L’étude montre par ailleurs que les femmes, qui avaient historiquement un taux d’obésité plus bas que les hommes, ont rattrapé cet écart.
Avant la pandémie, il y avait une différence d’environ 4 % entre la prévalence d’obésité chez les hommes et les femmes. Désormais, il n’y a que 1,9 % de différence entre les deux sexes.
Le taux d’obésité chez les femmes a augmenté de 8,6 % depuis 2009, comparativement à 6,93 % chez les hommes.
Pour le Dr Sockalingam, ces données montrent à quel point la pandémie a exacerbé les iniquités en matière de santé. “La pandémie a mis cette iniquité en lumière”, dit-il en ajoutant qu’on a aussi observé des hausses importantes chez les Noirs canadiens.
Mais la hausse la plus importante s’observe chez les jeunes adultes de 18 à 29 ans. Depuis 2003, le taux d’obésité a presque doublé chez les jeunes femmes, passant de 13 à 22 %. Chez les hommes dans cette tranche d’âge, le taux est passé de 18 à 24 %.
Les auteurs de l’étude notent que les agonistes du GLP-1 (ex. : Ozempic, Wegovy) utilisés pour traiter le diabète et pour la perte de poids ont été introduits au Canada pendant la période à l’étude. Selon eux, il ne faut “pas exclure la possibilité que l’utilisation de ces médicaments ait pu atténuer les tendances postpandémiques.”
Même si peu de personnes ont accès aux GLP-1, ces médicaments ont peut-être tempéré la hausse.
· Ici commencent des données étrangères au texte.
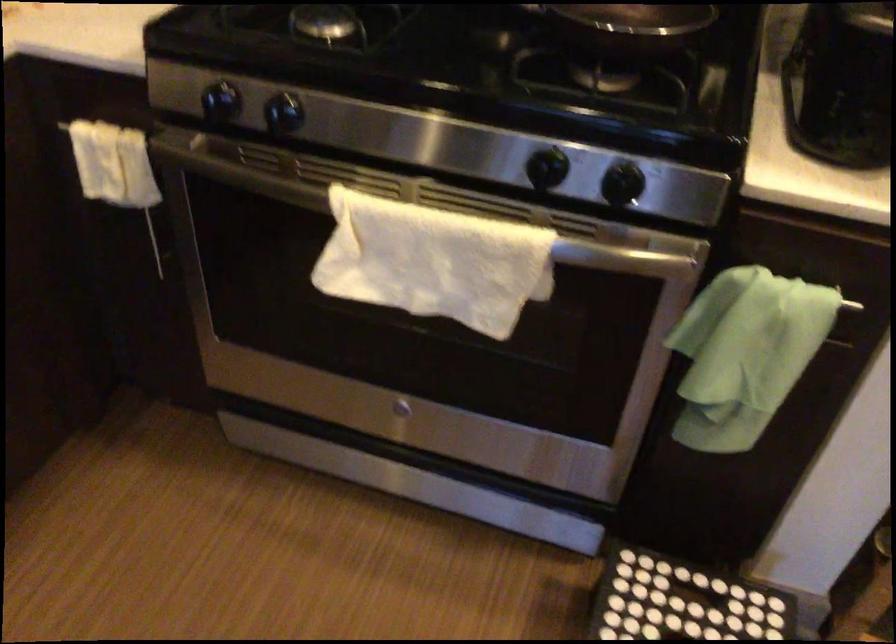 Locate an element on the screen. oven drawer handle is located at coordinates (618, 257). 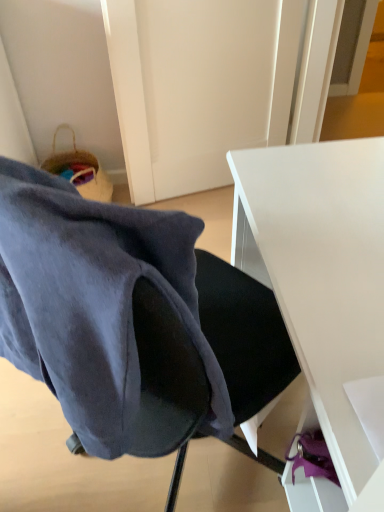 Question: Can you confirm if white matte desk at center is thinner than velvet dark blue chair at center?

Choices:
 (A) yes
 (B) no

Answer: (B)

Question: Would you say white matte desk at center is a long distance from velvet dark blue chair at center?

Choices:
 (A) no
 (B) yes

Answer: (A)

Question: Is white matte desk at center behind velvet dark blue chair at center?

Choices:
 (A) yes
 (B) no

Answer: (A)

Question: Does white matte desk at center turn towards velvet dark blue chair at center?

Choices:
 (A) yes
 (B) no

Answer: (A)

Question: Is white matte desk at center smaller than velvet dark blue chair at center?

Choices:
 (A) yes
 (B) no

Answer: (B)

Question: Considering the relative sizes of white matte desk at center and velvet dark blue chair at center in the image provided, is white matte desk at center wider than velvet dark blue chair at center?

Choices:
 (A) yes
 (B) no

Answer: (A)

Question: Considering the relative positions of velvet dark blue chair at center and white matte desk at center in the image provided, is velvet dark blue chair at center in front of white matte desk at center?

Choices:
 (A) no
 (B) yes

Answer: (B)

Question: From a real-world perspective, is velvet dark blue chair at center physically below white matte desk at center?

Choices:
 (A) yes
 (B) no

Answer: (B)

Question: Does velvet dark blue chair at center lie behind white matte desk at center?

Choices:
 (A) no
 (B) yes

Answer: (A)

Question: Can you confirm if velvet dark blue chair at center is taller than white matte desk at center?

Choices:
 (A) yes
 (B) no

Answer: (B)

Question: From the image's perspective, is velvet dark blue chair at center below white matte desk at center?

Choices:
 (A) yes
 (B) no

Answer: (B)

Question: Is velvet dark blue chair at center outside of white matte desk at center?

Choices:
 (A) yes
 (B) no

Answer: (A)

Question: In terms of width, does velvet dark blue chair at center look wider or thinner when compared to white matte desk at center?

Choices:
 (A) wide
 (B) thin

Answer: (B) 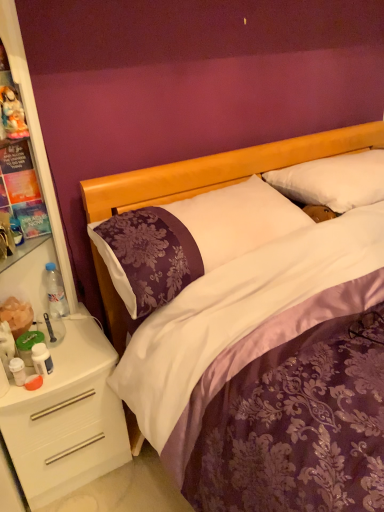 Question: From a real-world perspective, is matte plastic figurine at upper left positioned under clear plastic bottle at left based on gravity?

Choices:
 (A) no
 (B) yes

Answer: (A)

Question: Is clear plastic bottle at left a part of matte plastic figurine at upper left?

Choices:
 (A) no
 (B) yes

Answer: (A)

Question: Does matte plastic figurine at upper left come behind clear plastic bottle at left?

Choices:
 (A) no
 (B) yes

Answer: (A)

Question: Is matte plastic figurine at upper left to the right of clear plastic bottle at left from the viewer's perspective?

Choices:
 (A) yes
 (B) no

Answer: (B)

Question: From a real-world perspective, is matte plastic figurine at upper left located higher than clear plastic bottle at left?

Choices:
 (A) yes
 (B) no

Answer: (A)

Question: Can you confirm if matte plastic figurine at upper left is wider than clear plastic bottle at left?

Choices:
 (A) no
 (B) yes

Answer: (A)

Question: Can purple satin pillow at center, marked as the 2th pillow in a right-to-left arrangement, be found inside matte plastic figurine at upper left?

Choices:
 (A) no
 (B) yes

Answer: (A)

Question: Is matte plastic figurine at upper left to the right of purple satin pillow at center, positioned as the 1th pillow in left-to-right order, from the viewer's perspective?

Choices:
 (A) yes
 (B) no

Answer: (B)

Question: Can you confirm if matte plastic figurine at upper left is thinner than purple satin pillow at center, positioned as the 1th pillow in left-to-right order?

Choices:
 (A) no
 (B) yes

Answer: (B)

Question: Considering the relative sizes of matte plastic figurine at upper left and purple satin pillow at center, marked as the 2th pillow in a right-to-left arrangement, in the image provided, is matte plastic figurine at upper left taller than purple satin pillow at center, marked as the 2th pillow in a right-to-left arrangement,?

Choices:
 (A) yes
 (B) no

Answer: (B)

Question: From a real-world perspective, is matte plastic figurine at upper left below purple satin pillow at center, marked as the 2th pillow in a right-to-left arrangement?

Choices:
 (A) no
 (B) yes

Answer: (A)

Question: Does matte plastic figurine at upper left have a lesser height compared to purple satin pillow at center, positioned as the 1th pillow in left-to-right order?

Choices:
 (A) yes
 (B) no

Answer: (A)

Question: Could you tell me if white plastic dresser at left is facing matte plastic figurine at upper left?

Choices:
 (A) no
 (B) yes

Answer: (B) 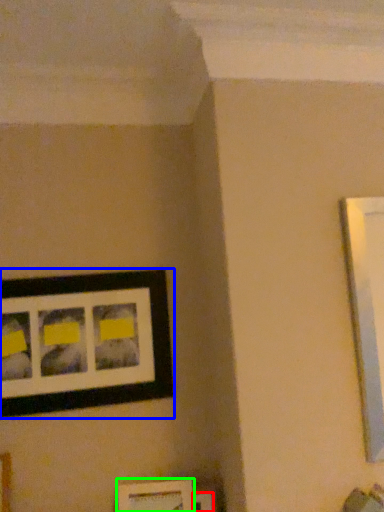 Question: Which object is positioned closest to picture frame (highlighted by a red box)? Select from picture frame (highlighted by a blue box) and picture frame (highlighted by a green box).

Choices:
 (A) picture frame
 (B) picture frame

Answer: (B) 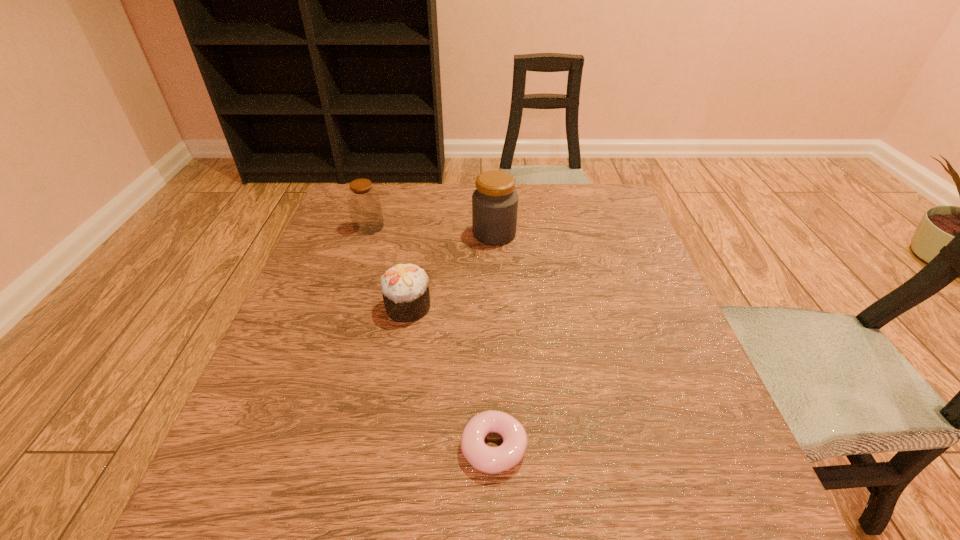 You are a GUI agent. You are given a task and a screenshot of the screen. Output one action in this format:
    pyautogui.click(x=<x>, y=<y>)
    Task: Click on the free spot between the right jar and the third shortest object
    This screenshot has width=960, height=540.
    Given the screenshot: What is the action you would take?
    pyautogui.click(x=431, y=230)

Where is `vacant region between the second nearest object and the third shortest object`? The image size is (960, 540). vacant region between the second nearest object and the third shortest object is located at coordinates (388, 267).

Image resolution: width=960 pixels, height=540 pixels. I want to click on free space between the right jar and the doughnut, so click(x=493, y=341).

The height and width of the screenshot is (540, 960). I want to click on vacant area that lies between the right jar and the left jar, so click(x=431, y=230).

At what (x,y) coordinates should I click in order to perform the action: click on object that is the third closest one to the left jar. Please return your answer as a coordinate pair (x, y). This screenshot has width=960, height=540. Looking at the image, I should click on (490, 460).

The image size is (960, 540). What are the coordinates of `object that can be found as the third closest to the third object from right to left` in the screenshot? It's located at (490, 460).

At what (x,y) coordinates should I click in order to perform the action: click on free space in the image that satisfies the following two spatial constraints: 1. on the front side of the shorter jar; 2. on the right side of the cupcake. Please return your answer as a coordinate pair (x, y). Looking at the image, I should click on (342, 307). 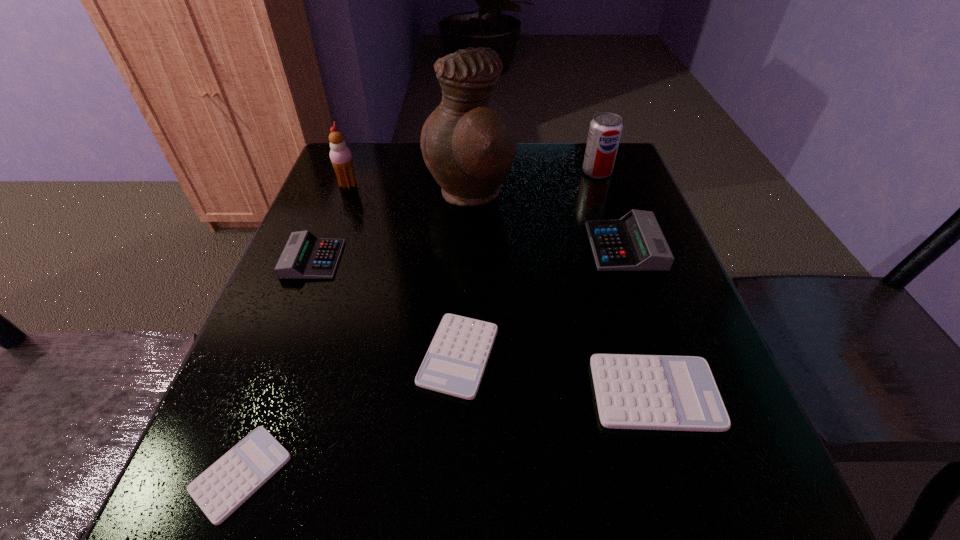 Find the location of `the fourth tallest calculator`. the fourth tallest calculator is located at coordinates (454, 364).

Locate an element on the screen. The height and width of the screenshot is (540, 960). the seventh tallest object is located at coordinates (454, 364).

The height and width of the screenshot is (540, 960). I want to click on the shortest calculator, so click(x=222, y=488).

Image resolution: width=960 pixels, height=540 pixels. In order to click on the leftmost white calculator in this screenshot , I will do `click(222, 488)`.

Where is `vacant space located 0.150m at the spout of the tallest object`? vacant space located 0.150m at the spout of the tallest object is located at coordinates (575, 196).

Locate an element on the screen. This screenshot has height=540, width=960. vacant space situated 0.080m at the front with a straw on the icecream is located at coordinates (389, 185).

Find the location of a particular element. free location located on the front of the soda is located at coordinates 637,288.

The image size is (960, 540). I want to click on free space located on the left of the fourth tallest object, so (550, 246).

What are the coordinates of `vacant position located 0.370m on the back of the left gray calculator` in the screenshot? It's located at (354, 156).

Where is `vacant area situated on the front of the biggest white calculator`? vacant area situated on the front of the biggest white calculator is located at coordinates (697, 529). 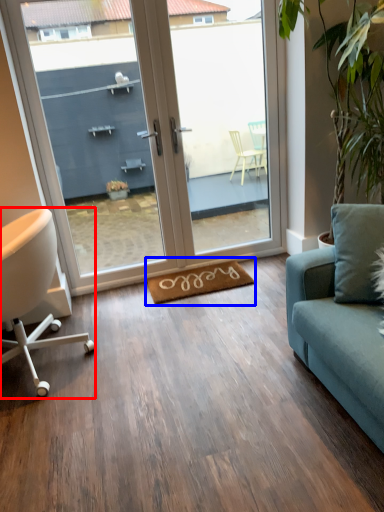 Question: Among these objects, which one is nearest to the camera, chair (highlighted by a red box) or yoga mat (highlighted by a blue box)?

Choices:
 (A) chair
 (B) yoga mat

Answer: (A) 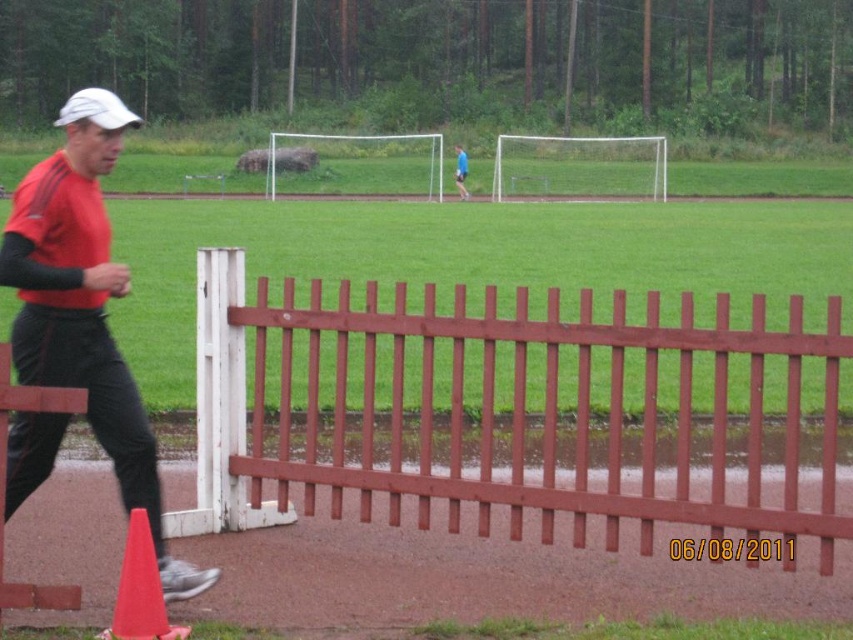 Is brown wooden fence at center above orange matte traffic cone at lower left?

Indeed, brown wooden fence at center is positioned over orange matte traffic cone at lower left.

What do you see at coordinates (526, 412) in the screenshot? I see `brown wooden fence at center` at bounding box center [526, 412].

Who is more distant from viewer, (611,547) or (128,580)?

The point (611,547) is more distant.

This screenshot has width=853, height=640. In order to click on brown wooden fence at center in this screenshot , I will do `click(526, 412)`.

Is brown wooden fence at center positioned in front of matte red shirt at left?

No, it is not.

Does point (721, 460) come closer to viewer compared to point (65, 128)?

No, it is not.

This screenshot has width=853, height=640. Describe the element at coordinates (526, 412) in the screenshot. I see `brown wooden fence at center` at that location.

Identify the location of brown wooden fence at center. The image size is (853, 640). (526, 412).

Is point (117, 372) farther from camera compared to point (148, 536)?

Yes, it is.

Who is higher up, matte red shirt at left or orange matte traffic cone at lower left?

Positioned higher is matte red shirt at left.

Locate an element on the screen. This screenshot has width=853, height=640. matte red shirt at left is located at coordinates click(x=85, y=307).

Locate an element on the screen. Image resolution: width=853 pixels, height=640 pixels. matte red shirt at left is located at coordinates (85, 307). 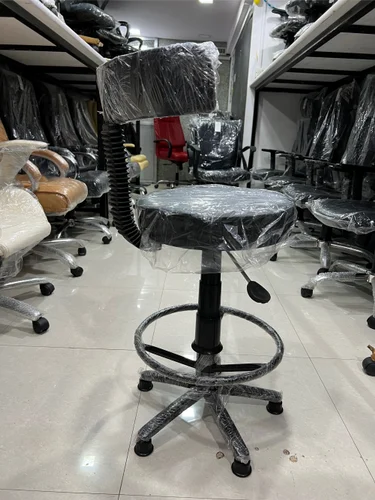 Image resolution: width=375 pixels, height=500 pixels. In order to click on floor in this screenshot , I will do [325, 429]. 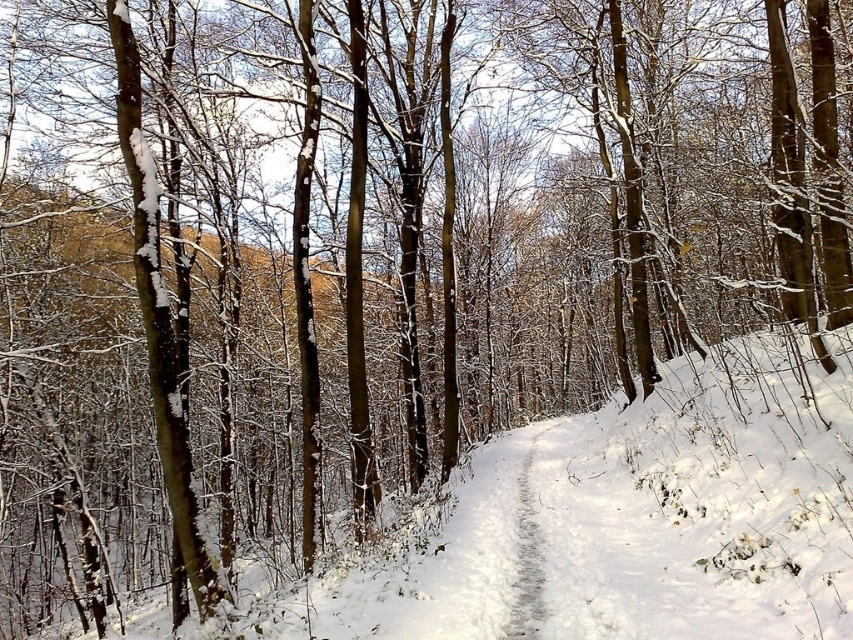 Does point (791, 580) lie in front of point (517, 522)?

Yes, point (791, 580) is closer to viewer.

Between white fluffy snow at center and gray textured trail at center, which one is positioned lower?

Positioned lower is gray textured trail at center.

Is point (468, 536) in front of point (535, 525)?

That is True.

The image size is (853, 640). I want to click on white fluffy snow at center, so click(631, 518). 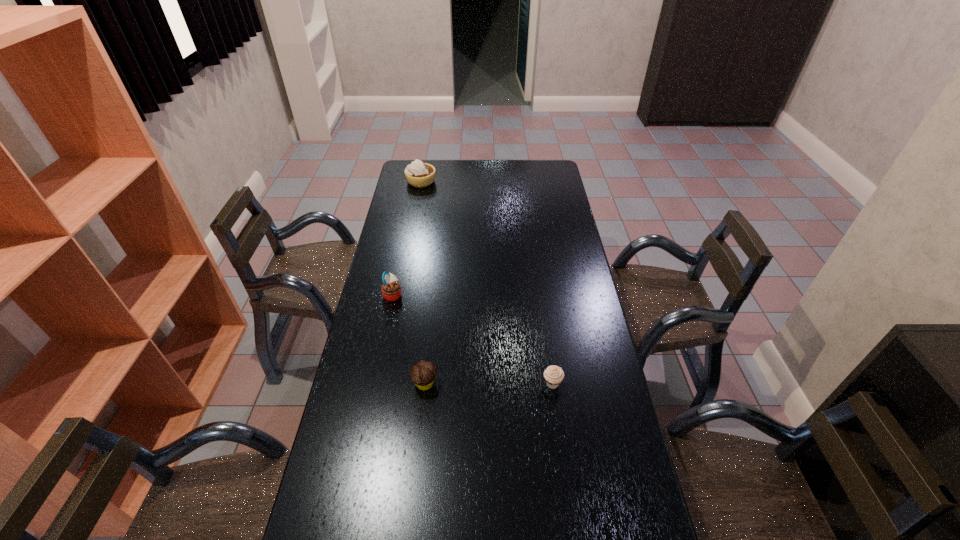 This screenshot has width=960, height=540. Find the location of `whipped cream`. whipped cream is located at coordinates (418, 174).

Find the location of `the third nearest object`. the third nearest object is located at coordinates (391, 290).

In order to click on the leftmost muffin in this screenshot , I will do `click(391, 290)`.

The width and height of the screenshot is (960, 540). I want to click on the rightmost muffin, so click(x=554, y=375).

This screenshot has width=960, height=540. I want to click on the second object from right to left, so click(x=423, y=373).

Image resolution: width=960 pixels, height=540 pixels. Find the location of `vacant region located 0.080m on the front of the farthest object`. vacant region located 0.080m on the front of the farthest object is located at coordinates (418, 198).

Locate an element on the screen. The image size is (960, 540). blank space located on the front-facing side of the farthest muffin is located at coordinates (469, 294).

Identify the location of free space located 0.230m on the front of the rightmost muffin. (564, 468).

The height and width of the screenshot is (540, 960). I want to click on free space located 0.270m on the right of the third object from left to right, so click(525, 383).

Locate an element on the screen. The width and height of the screenshot is (960, 540). object at the far edge is located at coordinates (418, 174).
Ça pourrait être encore plus haut.
Une citation de Dr Sanjeev Sockalingam, Obésité Canada
Des études montrent que, dans certains pays, la forte augmentation associée à la période pandémique commence à s’estomper. “On ne voit pas encore cette tendance au Canada, mais on espère que ça ira dans cette direction”, précise la Dre Anderson.
Évolution vers une obésité plus sévère
Non seulement les Canadiens prennent de plus en plus de poids, mais la proportion d’adultes qui vivent avec l’obésité de type 3 (morbide / IMC >40) a doublé dans les 15 dernières années.
Environ 13 % des adultes canadiens vivent désormais avec une obésité considérée comme sévère ou morbide (IMC >35).
“La pandémie de COVID-19 a eu un impact profond sur la prise en charge de l’obésité. Il y a eu un effet d’entraînement. Certaines personnes qui avaient un excès de poids ont progressé vers un niveau d’obésité plus sévère”, explique le Dr Sockalingam.
Cette situation inquiète la Dre Anderson, qui rappelle que l’obésité sévère est associée à de nombreux risques pour la santé.
D’ailleurs, selon l’étude, plus de 40 % des personnes souffrant d’obésité sont également atteintes d’un ou de deux problèmes de santé chroniques ; entre 5 et 10 % avaient de 3 à 6 maladies chroniques.
“Ceci a non seulement un impact sur la santé de la population, mais aussi sur l’utilisation des soins de santé”, souligne la Dre Anderson.
Des données difficiles à ignorer
Les Canadiens ont longtemps ignoré le problème de l’obésité au pays, estime le Dr Sockalingam, qui espère que ces nouvelles données convaincront les gouvernements à agir rapidement pour atténuer cette crise de santé.
Pour y arriver, les deux experts disent qu’il faut s’attaquer au problème sur plusieurs fronts et qu’il faut améliorer l’accès à différents soins, qui peuvent comprendre des interventions psychologiques et comportementales, de la médication, de l’éducation en nutrition et même de la chirurgie bariatrique.
Il y a des facteurs génétiques, sociaux, environnementaux. Il n’y a pas de baguette magique.
Une citation de Dr Sanjeev Sockalingam, Obésité Canada
Il est de plus en plus reconnu que l’obésité est une maladie complexe et que les actions individuelles ne sont pas suffisantes, mais la stigmatisation entourant l’excès de poids et l’obésité demeure un problème, ajoute le Dr Sockalingam. “Plusieurs travailleurs de la santé ont contribué à cette stigmatisation. Il faut trouver un moyen de réengager dans le système de santé les personnes qui ont vécu cette stigmatisation et qui ont abandonné.”